A central idea is that the meanings that we use in communication can be described as organized in abstract spatial structures that are expressed in terms of dimensions, distances, regions, and other geometric notions.

– Peter G¨ardenfors,The Geometry of Meaning: Semantics Based on Conceptual Spaces

Yet statistics is, by its very nature, best thought of as dealing with the relationships between points in space – back again to geometry, the only adequate intuitive understanding of statistical relations, and in the first place the easiest way to deal with all but the very simplest distance or similarity judgements.

– David Robertson,A Theory of Party Competition

When we talk about party politics as a space, we are obviously not talking about a space literally, but we are using what is called a conceptual metaphor (Lakoff and Johnson 1980; Lakoff and Johnson 1999). It is rather common to use our understanding of one domain to structure our thinking about another – the core idea of conceptual metaphor. Spatial relations are rather often transferred to structure our thinking about matters that have nothing to do with space literally. Power and other good things are “up”, the future tends to be “forward” and we want to put bad things “behind”

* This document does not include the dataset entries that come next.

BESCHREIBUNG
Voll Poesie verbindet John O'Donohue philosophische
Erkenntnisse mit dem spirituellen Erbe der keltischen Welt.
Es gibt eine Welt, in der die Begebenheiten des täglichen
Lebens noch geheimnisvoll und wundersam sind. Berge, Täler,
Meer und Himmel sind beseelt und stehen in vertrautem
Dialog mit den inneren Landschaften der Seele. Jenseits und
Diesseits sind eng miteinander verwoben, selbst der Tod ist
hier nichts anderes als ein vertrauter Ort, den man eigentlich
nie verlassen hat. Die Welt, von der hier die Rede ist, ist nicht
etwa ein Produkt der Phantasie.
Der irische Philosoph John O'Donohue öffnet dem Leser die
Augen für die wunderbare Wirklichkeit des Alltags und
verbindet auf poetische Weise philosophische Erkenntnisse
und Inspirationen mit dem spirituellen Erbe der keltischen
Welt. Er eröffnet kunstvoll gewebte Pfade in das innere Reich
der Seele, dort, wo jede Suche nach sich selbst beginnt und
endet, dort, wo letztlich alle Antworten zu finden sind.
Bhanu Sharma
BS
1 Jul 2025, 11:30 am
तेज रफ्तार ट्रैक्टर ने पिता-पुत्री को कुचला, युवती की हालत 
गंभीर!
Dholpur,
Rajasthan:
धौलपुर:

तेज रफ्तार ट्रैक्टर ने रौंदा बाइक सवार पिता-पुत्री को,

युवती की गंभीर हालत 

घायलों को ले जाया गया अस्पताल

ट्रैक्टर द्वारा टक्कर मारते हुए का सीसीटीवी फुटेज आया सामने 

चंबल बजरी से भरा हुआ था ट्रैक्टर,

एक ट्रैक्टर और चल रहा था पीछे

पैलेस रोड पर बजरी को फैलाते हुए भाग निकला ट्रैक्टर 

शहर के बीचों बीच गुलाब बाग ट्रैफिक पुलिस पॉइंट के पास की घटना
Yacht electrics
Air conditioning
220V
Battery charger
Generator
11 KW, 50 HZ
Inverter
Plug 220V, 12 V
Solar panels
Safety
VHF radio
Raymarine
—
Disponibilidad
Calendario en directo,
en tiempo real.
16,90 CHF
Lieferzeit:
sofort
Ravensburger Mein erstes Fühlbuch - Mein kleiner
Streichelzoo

us. Inhabiting a three-dimensional physical world where our bodies clearly distinguish between up and down, front and back as well as left and right establishes the perception of space around us as a fundamental cognitive scheme that is used for the conceptualisation of other domains of thought (G¨ardenfors 2000; Gattis 2001b). Spatial schemas are automatically acquired through everyday cognition, but must be adapted to different contexts in order for them to be of use for abstract thought and as such they can be used as memory, communicative, and logical structures (Gattis 2001a).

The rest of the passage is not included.